▶ **Records for this task**
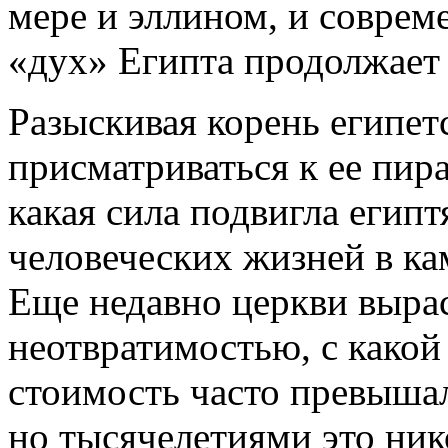
мере и эллином, и соврем
«дух» Египта продолжает 
Разыскивая корень египет
присматриваться к ее пир
какая сила подвигла егип
человеческих жизней в ка
Еще недавно церкви вырас
неотвратимостью, с какой
стоимость часто превышал
но тысячелетиями это ник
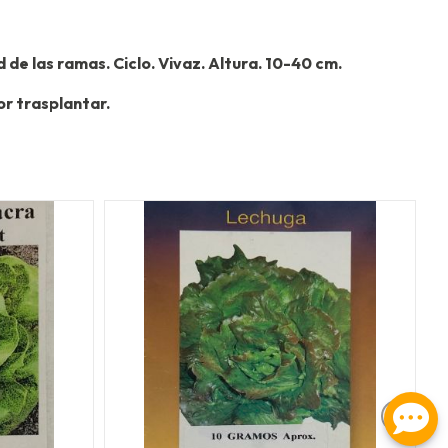
 de las ramas. Ciclo. Vivaz. Altura. 10-40 cm.
or trasplantar.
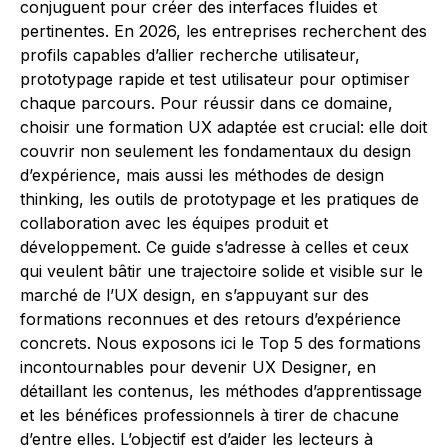
conjuguent pour créer des interfaces fluides et
pertinentes. En 2026, les entreprises recherchent des
profils capables d’allier recherche utilisateur,
prototypage rapide et test utilisateur pour optimiser
chaque parcours. Pour réussir dans ce domaine,
choisir une formation UX adaptée est crucial: elle doit
couvrir non seulement les fondamentaux du design
d’expérience, mais aussi les méthodes de design
thinking, les outils de prototypage et les pratiques de
collaboration avec les équipes produit et
développement. Ce guide s’adresse à celles et ceux
qui veulent bâtir une trajectoire solide et visible sur le
marché de l’UX design, en s’appuyant sur des
formations reconnues et des retours d’expérience
concrets. Nous exposons ici le Top 5 des formations
incontournables pour devenir UX Designer, en
détaillant les contenus, les méthodes d’apprentissage
et les bénéfices professionnels à tirer de chacune
d’entre elles. L’objectif est d’aider les lecteurs à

▶ **Task prompt**
Bring together all lines of the entries above in which the string "formations" occurs.

▶ **Answer box**
formations reconnues et des retours d’expérience
concrets. Nous exposons ici le Top 5 des formations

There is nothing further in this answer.